= High-level design =

Initial stage in software design

High-level design (HLD) explains the architecture that would be used to develop a system. The architecture diagram provides an overview of an entire system, identifying the main components that would be developed for the product and their interfaces.
The HLD can use non-technical to mildly technical terms which should be understandable to the administrators of the system. In contrast, low-level design further exposes the logical detailed design of each of these elements for use by engineers and programmers. HLD documentation should cover the planned implementation of both software and hardware.

== Purpose ==
- Preliminary design: In the preliminary stages of system development, the need is to size the project and to identify those parts which might be risky or time-consuming.
- Design overview: As the project proceeds, the need is to provide an overview of how the various sub-systems and components of the system fit together.

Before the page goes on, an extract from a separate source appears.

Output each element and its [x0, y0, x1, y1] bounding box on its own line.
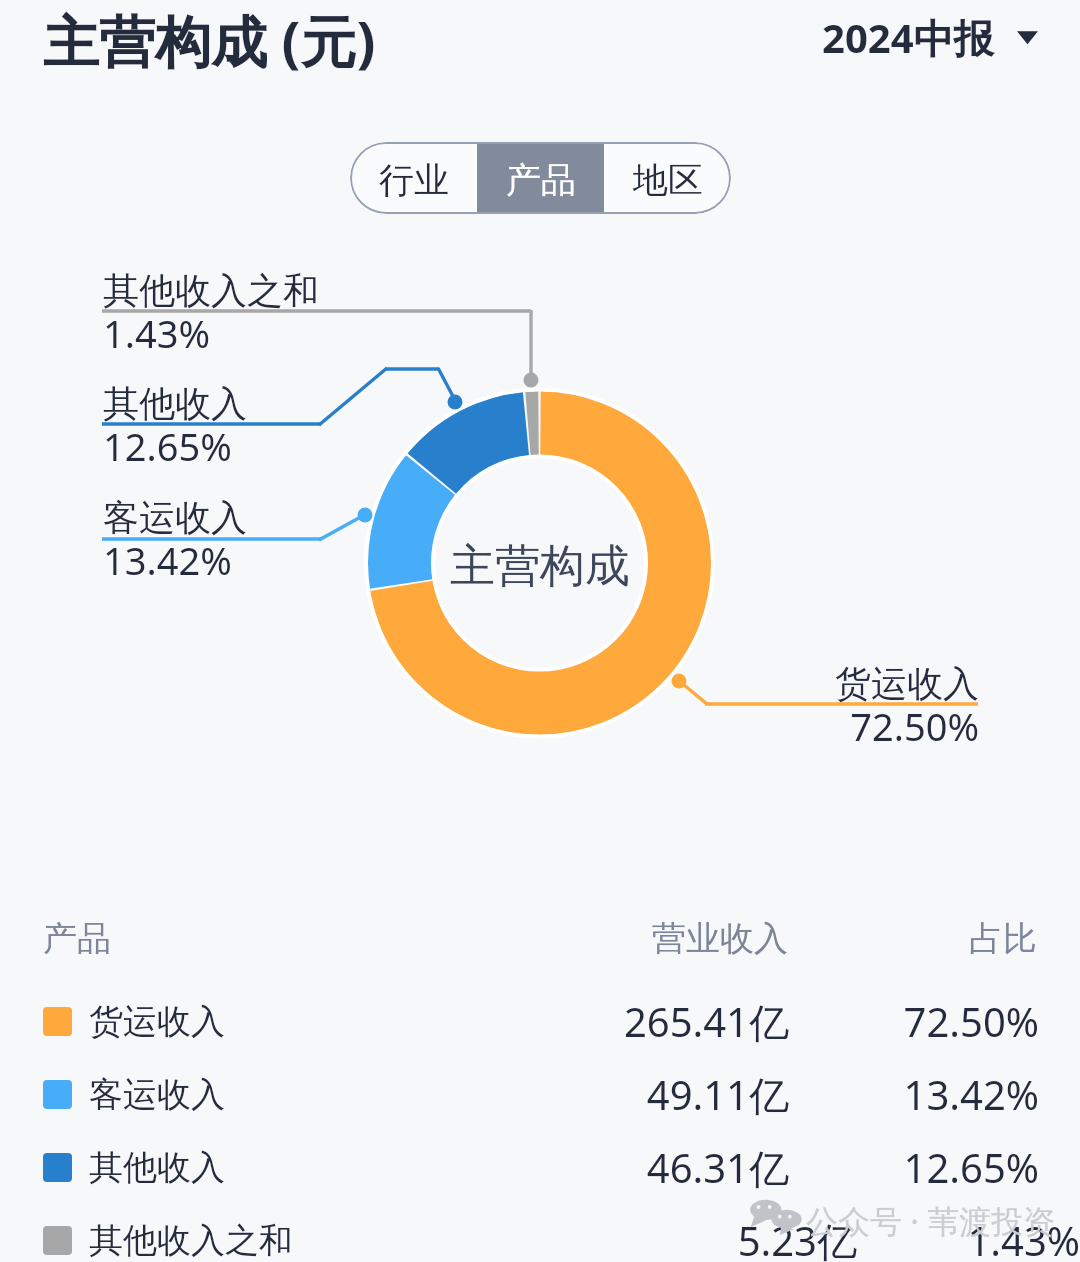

In both cases, the high-level design should be a complete view of the entire system, breaking it down into smaller parts that are more easily understood. To minimize the maintenance overhead as construction proceeds and the lower-level design is done, it is best that the high-level design is elaborated only to the degree needed to satisfy these needs.

== High-level design document ==
A high-level design document or HLDD adds the necessary details to the current project description to represent a suitable model for building. This document includes a high-level architecture diagram depicting the structure of the system, such as the hardware, database
architecture, application architecture (layers), application flow (navigation), security architecture and technology architecture.

== Design overview ==
A high-level design provides an overview of a system, product, service, or process.

Such an overview helps support components be compatible with others.

The highest-level design should briefly describe all platforms, systems, products, services, and processes that it depends on, and include any important changes that need to be made to them.

In addition, there should be brief consideration of all significant commercial, legal, environmental, security, safety, and technical risks, along with any issues and assumptions.

The idea is to mention every work area briefly, clearly delegating the ownership of more detailed design activity whilst also encouraging effective collaboration between the various project teams.

Today, most high-level designs require contributions from a number of experts, representing many distinct professional disciplines.

Finally, every type of end-user should be identified in the high-level design and each contributing design should give due consideration to customer experience.